= Dykstraflex =

Digital motion control photography system

The Dykstraflex was the first digital motion control photography camera system, named after its primary developer John Dykstra. Numerous people actually created the camera, with the critical electronics being created by Alvah J. Miller and Jerry Jeffress.

The camera was developed in 1976 specifically for complex special effects shots in Star Wars. Using old VistaVision cameras (for their high image resolution), created by engineers at Paramount Pictures in 1954, and hand wire wrapped TTL chips, the all-digitally controlled system allowed for 7 axes of motion: roll, pan, tilt, swing, boom, traverse, track, lens focus, motor drive, shutter control, and their duplication in multiple takes.

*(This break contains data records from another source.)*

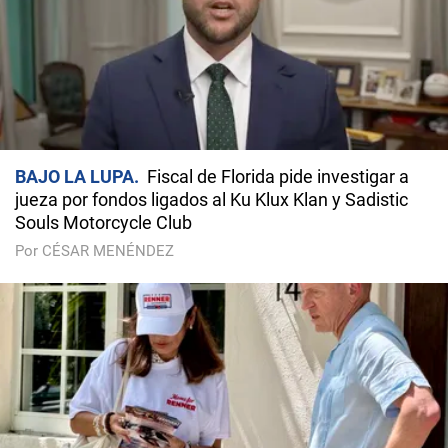
BAJO LA LUPA
Fiscal de Florida pide investigar a
jueza por fondos ligados al Ku Klux Klan y Sadistic
Souls Motorcycle Club
Por CÉSAR MENÉNDEZ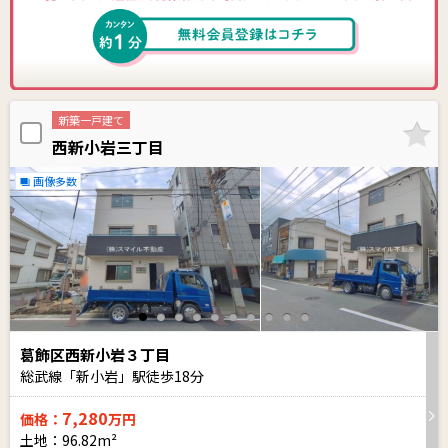
新築一戸建て
西新小岩三丁目
画像多数
葛飾区西新小岩３丁目
総武線「新小岩」駅徒歩
18
分
7,280
価格：
万円
土地：96.82m²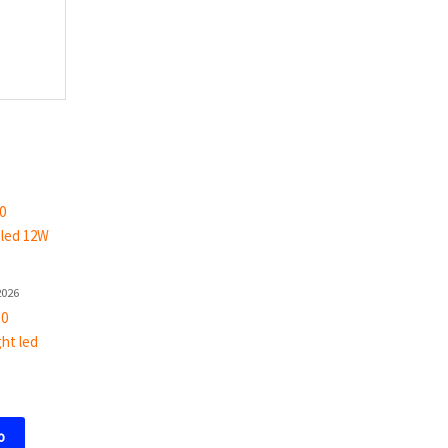
2026
30
ht led
o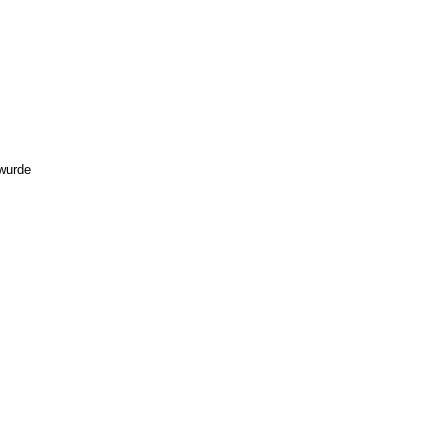
 wurde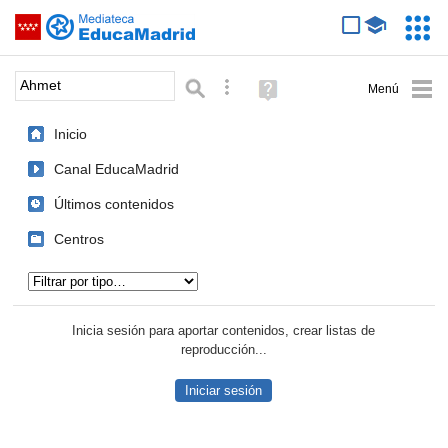
Mediateca de EducaMadrid
Saltar navegación
Servic
Educa
Palabra o frase:
Búsqueda avanzada
Ayuda
(en
ventana
Inicio
nueva)
Canal EducaMadrid
Últimos contenidos
Centros
Tipo de contenido:
Inicia sesión para aportar contenidos, crear listas de
reproducción...
Iniciar sesión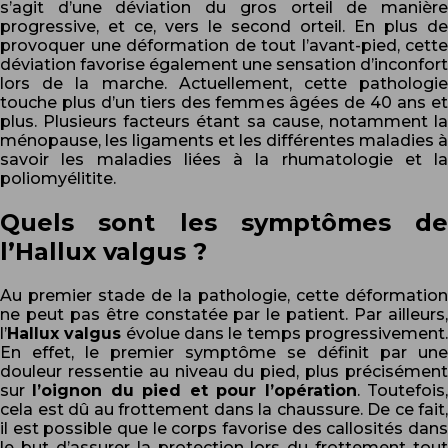
s’agit d’une déviation du gros orteil de manière
progressive, et ce, vers le second orteil. En plus de
provoquer une déformation de tout l’avant-pied, cette
déviation favorise également une sensation d’inconfort
lors de la marche. Actuellement, cette pathologie
touche plus d’un tiers des femmes âgées de 40 ans et
plus. Plusieurs facteurs étant sa cause, notamment la
ménopause, les ligaments et les différentes maladies à
savoir les maladies liées à la rhumatologie et la
poliomyélitite.
Quels sont les symptômes de
l’Hallux valgus ?
Au premier stade de la pathologie, cette déformation
ne peut pas être constatée par le patient. Par ailleurs,
l’
Hallux valgus
évolue dans le temps progressivement
En effet, le premier symptôme se définit par une
douleur ressentie au niveau du pied, plus précisément
sur
l’oignon du pied et pour l’opération
. Toutefois
cela est dû au frottement dans la chaussure. De ce fait,
il est possible que le corps favorise des callosités dans
le but d’assurer la protection lors du frottement tout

Dykstra's development of this first digital motion control camera system earned himself, Al Miller, and Jerry Jeffress Academy Awards in 1978.
The system remained in use at Industrial Light & Magic after Star Wars; by The Empire Strikes Back, ILM was using the original Dykstraflex with a sister camera for matched background photography, and updated versions remained in use until around 1992.

Dykstra once said about his role in developing the Dykstraflex, "George Lucas wanted this moving camera for all of the photography in Star Wars. He was willing to take a risk with the concepts that I advanced with regard to ways for doing that."